Furthermore, following the rigor imposed by DSR methodology, these results are analysed using the four principles of (i) abstraction, (ii) originality, (iii) justification and (iv) benefit as proposed by [35]:

  1. 1.

    Abstraction (the proposed solution must be applicable to a class of problems) – the solution may be used to evaluate other EA models, considering the fact that MDP evaluation depends on the estimation process that is defined for each reality.

  2. 2.

    Originality (the proposed solution must substantially contribute to the advancement of the body of knowledge) – by gathering the related literature combined with a stochastic approach, a novel solution is presented, representing a contribution over and above what has been found in the related work Sect. 

  3. 3.

    Justification (the proposed solution must be justified in a comprehensible manner and must allow validation) – the presented solution depends on (i) EA modeling, then (ii) converting EA models into a non-deterministic finite automaton representation, and finally (iii) parameter estimation. The calculation results are repeatable using any MDP computational environment.

  4. 4.

    Benefit (the proposed solution must deliver benefit, immediately or in the future for the respective stakeholder groups) – the solution explores the benefits of using stochastic approaches supporting EA architect decisions. This goal can be achieved if engineers are empowered with all pertinent information to forecast the impacts of their decisions in the near future of the organization. With this proposal, the architect is able to simulate different configurations (and evaluate them) before its implementation, and subsequently understand the impact of actions in the operation of the organization.

5 Conclusions

This paper proposes an EA-driven organizational evolution process based on MDP calculations. Our goal is to support EA evolution decisions with an informed decision-making process, and thus enable better-informed transformational changes. We argue that the benefit of having a fully informed decision-making solution is the capability to empower the organizational decisions with tools to forecast the impacts in the near/middle/long -terms for the organization. Subsequently, the organization will be able to decide upon which is the best, and the most timely, action to be enacted.
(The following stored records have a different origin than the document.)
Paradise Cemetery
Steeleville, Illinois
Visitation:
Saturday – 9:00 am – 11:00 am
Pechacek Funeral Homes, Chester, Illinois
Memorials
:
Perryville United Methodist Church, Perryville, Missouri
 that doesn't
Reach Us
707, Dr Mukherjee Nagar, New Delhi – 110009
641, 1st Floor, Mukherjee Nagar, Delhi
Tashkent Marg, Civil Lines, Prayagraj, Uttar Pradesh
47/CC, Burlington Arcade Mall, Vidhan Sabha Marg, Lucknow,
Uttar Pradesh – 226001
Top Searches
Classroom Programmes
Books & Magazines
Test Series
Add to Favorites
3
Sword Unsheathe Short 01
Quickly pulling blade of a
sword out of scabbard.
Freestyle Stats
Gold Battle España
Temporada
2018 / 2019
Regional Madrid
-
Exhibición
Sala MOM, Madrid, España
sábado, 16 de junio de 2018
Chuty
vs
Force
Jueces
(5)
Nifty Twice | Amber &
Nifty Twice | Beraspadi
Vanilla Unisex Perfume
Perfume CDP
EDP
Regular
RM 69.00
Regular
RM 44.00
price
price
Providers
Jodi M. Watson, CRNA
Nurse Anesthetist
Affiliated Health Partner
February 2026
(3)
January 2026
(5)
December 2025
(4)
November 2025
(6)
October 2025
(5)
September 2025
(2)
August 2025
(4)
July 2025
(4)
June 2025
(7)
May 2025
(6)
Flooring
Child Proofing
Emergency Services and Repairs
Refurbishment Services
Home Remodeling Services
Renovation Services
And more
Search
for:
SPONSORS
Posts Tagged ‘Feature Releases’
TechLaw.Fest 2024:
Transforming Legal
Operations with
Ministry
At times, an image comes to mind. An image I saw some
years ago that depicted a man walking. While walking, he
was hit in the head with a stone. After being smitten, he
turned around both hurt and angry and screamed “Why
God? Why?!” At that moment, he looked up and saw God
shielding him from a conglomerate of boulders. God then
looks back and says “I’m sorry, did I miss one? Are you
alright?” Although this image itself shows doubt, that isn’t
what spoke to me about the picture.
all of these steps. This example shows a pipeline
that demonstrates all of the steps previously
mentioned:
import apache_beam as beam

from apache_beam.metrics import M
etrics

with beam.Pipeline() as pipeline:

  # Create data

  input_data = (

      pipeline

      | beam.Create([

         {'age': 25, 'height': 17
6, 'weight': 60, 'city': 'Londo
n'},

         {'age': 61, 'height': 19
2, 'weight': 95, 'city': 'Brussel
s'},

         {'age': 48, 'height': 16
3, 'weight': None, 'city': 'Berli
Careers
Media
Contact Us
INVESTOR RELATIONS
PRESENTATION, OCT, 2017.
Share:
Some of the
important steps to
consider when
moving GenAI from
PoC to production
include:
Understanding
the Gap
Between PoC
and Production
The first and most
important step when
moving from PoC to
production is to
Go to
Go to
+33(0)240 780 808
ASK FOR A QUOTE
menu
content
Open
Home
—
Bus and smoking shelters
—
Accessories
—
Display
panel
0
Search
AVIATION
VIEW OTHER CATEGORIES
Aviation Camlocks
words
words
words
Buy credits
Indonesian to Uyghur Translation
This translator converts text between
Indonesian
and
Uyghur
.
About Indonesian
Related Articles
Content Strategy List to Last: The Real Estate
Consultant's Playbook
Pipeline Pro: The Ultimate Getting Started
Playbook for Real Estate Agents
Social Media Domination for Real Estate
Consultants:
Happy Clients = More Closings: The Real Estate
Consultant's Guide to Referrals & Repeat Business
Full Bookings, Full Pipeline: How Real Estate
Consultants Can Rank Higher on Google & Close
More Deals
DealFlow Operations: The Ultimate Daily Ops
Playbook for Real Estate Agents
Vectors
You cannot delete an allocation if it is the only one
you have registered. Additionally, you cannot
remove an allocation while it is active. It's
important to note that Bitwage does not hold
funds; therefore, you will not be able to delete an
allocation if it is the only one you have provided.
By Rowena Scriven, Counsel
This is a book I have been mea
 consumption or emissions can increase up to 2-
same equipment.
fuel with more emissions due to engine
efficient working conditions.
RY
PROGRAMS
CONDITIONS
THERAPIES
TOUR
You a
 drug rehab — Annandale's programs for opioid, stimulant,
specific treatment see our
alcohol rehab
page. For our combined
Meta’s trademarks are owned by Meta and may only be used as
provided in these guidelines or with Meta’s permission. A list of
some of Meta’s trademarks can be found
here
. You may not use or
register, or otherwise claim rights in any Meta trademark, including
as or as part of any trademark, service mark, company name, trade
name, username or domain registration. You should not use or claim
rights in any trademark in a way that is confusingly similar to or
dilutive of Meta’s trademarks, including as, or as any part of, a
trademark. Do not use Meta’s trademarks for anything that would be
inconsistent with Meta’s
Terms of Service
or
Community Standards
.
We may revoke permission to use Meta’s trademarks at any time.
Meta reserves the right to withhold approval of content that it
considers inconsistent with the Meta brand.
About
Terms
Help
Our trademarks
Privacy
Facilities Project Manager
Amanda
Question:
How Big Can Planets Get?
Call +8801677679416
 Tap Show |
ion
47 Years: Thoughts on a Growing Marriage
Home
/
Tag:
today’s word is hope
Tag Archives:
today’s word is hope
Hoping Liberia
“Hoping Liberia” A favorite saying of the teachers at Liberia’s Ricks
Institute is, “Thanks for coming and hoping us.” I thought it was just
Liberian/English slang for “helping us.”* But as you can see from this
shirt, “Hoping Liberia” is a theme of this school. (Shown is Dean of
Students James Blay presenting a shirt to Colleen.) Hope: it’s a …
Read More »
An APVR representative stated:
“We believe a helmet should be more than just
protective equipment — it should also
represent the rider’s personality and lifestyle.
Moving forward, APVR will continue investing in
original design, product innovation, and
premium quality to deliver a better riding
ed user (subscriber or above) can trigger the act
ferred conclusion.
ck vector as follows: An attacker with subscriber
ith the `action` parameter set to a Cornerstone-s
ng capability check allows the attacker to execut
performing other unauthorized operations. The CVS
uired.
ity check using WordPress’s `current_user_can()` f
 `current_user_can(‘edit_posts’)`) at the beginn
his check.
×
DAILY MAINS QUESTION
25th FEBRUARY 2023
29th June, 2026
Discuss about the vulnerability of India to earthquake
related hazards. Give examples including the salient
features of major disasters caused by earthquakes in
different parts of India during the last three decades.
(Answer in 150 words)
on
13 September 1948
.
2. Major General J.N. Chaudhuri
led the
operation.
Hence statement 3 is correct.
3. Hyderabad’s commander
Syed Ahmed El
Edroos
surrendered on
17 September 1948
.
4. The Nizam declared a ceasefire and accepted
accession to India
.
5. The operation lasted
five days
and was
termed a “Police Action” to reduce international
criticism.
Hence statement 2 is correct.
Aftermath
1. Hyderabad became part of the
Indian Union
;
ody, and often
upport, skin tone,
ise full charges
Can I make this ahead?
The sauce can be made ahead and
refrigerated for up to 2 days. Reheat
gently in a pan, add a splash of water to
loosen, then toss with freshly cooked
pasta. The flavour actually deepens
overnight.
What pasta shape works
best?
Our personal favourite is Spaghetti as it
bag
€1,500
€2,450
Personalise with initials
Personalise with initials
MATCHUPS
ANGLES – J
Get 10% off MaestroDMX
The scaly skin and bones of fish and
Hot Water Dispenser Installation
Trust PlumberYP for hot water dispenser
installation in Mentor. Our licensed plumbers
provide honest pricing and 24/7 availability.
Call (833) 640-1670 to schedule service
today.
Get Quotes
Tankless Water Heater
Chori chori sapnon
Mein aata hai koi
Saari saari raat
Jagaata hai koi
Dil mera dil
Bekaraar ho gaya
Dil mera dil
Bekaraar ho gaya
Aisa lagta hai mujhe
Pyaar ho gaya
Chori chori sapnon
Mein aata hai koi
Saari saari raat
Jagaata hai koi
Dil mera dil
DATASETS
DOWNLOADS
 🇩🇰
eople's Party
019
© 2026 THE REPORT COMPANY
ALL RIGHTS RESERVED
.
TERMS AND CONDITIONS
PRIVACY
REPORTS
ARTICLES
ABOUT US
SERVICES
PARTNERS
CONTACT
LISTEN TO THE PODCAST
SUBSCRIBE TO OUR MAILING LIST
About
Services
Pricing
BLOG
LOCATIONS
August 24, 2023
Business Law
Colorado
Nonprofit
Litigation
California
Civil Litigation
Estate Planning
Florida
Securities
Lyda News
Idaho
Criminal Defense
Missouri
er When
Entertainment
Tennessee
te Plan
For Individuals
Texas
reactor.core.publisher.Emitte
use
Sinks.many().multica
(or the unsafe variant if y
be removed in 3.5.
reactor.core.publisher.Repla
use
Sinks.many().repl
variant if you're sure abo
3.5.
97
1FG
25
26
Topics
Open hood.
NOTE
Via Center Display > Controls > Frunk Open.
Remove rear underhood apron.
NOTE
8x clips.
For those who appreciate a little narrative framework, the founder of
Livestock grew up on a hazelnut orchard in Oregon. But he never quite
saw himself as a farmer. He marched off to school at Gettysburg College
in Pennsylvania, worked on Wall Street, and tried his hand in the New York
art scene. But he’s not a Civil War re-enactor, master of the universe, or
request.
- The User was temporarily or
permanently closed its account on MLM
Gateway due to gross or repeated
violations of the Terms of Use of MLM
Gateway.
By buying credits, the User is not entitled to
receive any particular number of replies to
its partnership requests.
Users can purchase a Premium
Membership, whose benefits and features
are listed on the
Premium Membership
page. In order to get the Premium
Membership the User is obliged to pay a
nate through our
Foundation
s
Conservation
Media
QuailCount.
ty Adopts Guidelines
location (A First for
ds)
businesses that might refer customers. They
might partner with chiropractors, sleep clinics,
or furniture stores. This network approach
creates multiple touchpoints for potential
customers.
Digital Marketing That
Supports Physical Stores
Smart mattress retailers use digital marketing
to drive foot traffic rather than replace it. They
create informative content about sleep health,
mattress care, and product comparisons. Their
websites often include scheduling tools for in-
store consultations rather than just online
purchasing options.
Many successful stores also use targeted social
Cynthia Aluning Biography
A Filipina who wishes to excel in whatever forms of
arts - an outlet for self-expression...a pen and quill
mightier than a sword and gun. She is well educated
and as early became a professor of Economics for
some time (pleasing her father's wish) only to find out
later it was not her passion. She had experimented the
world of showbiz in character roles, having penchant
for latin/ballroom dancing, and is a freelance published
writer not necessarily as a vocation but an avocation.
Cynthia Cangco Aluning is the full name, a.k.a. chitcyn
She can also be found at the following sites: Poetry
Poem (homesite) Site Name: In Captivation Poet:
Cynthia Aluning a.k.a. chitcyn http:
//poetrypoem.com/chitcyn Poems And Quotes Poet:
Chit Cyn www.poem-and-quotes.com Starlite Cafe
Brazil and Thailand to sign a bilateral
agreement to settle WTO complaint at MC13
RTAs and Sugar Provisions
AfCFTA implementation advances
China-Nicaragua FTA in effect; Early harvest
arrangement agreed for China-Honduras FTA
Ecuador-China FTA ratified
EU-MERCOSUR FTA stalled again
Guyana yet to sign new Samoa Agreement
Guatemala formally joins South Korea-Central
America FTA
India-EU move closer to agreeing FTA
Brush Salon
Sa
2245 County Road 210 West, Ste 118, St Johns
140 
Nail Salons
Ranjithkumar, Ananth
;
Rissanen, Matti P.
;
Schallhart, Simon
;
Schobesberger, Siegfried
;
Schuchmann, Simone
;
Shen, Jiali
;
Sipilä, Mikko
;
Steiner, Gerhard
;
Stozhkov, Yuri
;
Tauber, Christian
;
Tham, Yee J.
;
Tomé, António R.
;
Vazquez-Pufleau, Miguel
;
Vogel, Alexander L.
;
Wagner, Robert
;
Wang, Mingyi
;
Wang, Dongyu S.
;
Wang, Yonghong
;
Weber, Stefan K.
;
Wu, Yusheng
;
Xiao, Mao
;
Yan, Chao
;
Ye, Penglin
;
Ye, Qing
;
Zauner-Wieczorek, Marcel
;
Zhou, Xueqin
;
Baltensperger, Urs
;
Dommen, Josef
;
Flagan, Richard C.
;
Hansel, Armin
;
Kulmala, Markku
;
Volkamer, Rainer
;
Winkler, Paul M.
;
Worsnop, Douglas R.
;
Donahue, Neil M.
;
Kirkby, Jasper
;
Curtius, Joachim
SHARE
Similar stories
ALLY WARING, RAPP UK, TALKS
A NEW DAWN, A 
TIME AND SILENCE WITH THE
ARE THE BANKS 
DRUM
Our solution is illustrated using a stochastic approach that is grounded in Markov Decision Processes theory. Three distinct EA models are considered and four distinguishable evolutions are available afterward. Therefore, this illustration raises the challenge of choosing between twelve different EA evolution options. In this sense, the challenge is to identify the EA evolution option that maximizes value. We remark that a stochastic approach does not address unknown exception situations; however, it covers a significant part of the reality of how actors behave within their social and human interactions. Moreover, this solution is able to show the valuation throughout the intermediate EA evolution stages. Therefore, the organization is able to forecast not only the final valuation to be achieved, but also the value that will be returned throughout time.

The main weakness of the method presented is, of course, that it has not yet been applied to a real case. Clearly, this constitutes the most important direction for future work, where not least the elicitation of probabilities and the full complexity of EA evolution options will be important challenges to overcome. By finding suitable industry partners, we hope to develop an informed decision-making approach that works, side-by-side, with humans taking dynamic decisions. Some potential alternatives and complements are business intelligence, business analytics, process mining, and event calculus. In such real-world environments, the richness of detailed data available might also call for the use of simulation methods that go beyond the analytic solutions demonstrated here.